— TASK INSTRUCTIONS —
Search the records below for the string "отримання", and report each line that contains it.
:: EXTRACTED DATA ::
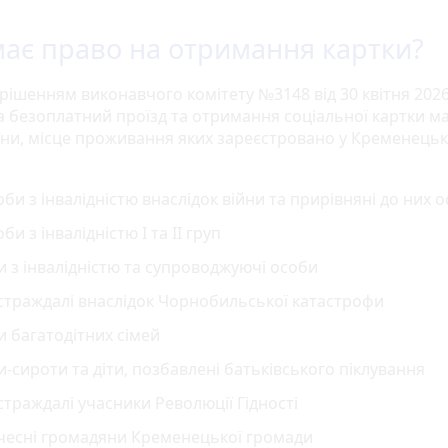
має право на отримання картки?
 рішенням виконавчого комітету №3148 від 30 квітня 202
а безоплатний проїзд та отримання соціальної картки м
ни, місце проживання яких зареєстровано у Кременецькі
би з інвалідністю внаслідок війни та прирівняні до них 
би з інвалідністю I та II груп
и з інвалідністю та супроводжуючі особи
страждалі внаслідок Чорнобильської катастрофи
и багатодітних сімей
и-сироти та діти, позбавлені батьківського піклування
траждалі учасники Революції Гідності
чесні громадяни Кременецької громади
:::
:: EXTRACTED DATA ::
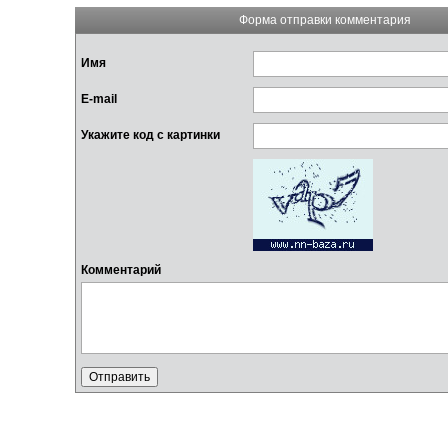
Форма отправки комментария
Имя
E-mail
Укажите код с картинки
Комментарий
:::
— YOUR RESPONSE —
має право на отримання картки?
а безоплатний проїзд та отримання соціальної картки м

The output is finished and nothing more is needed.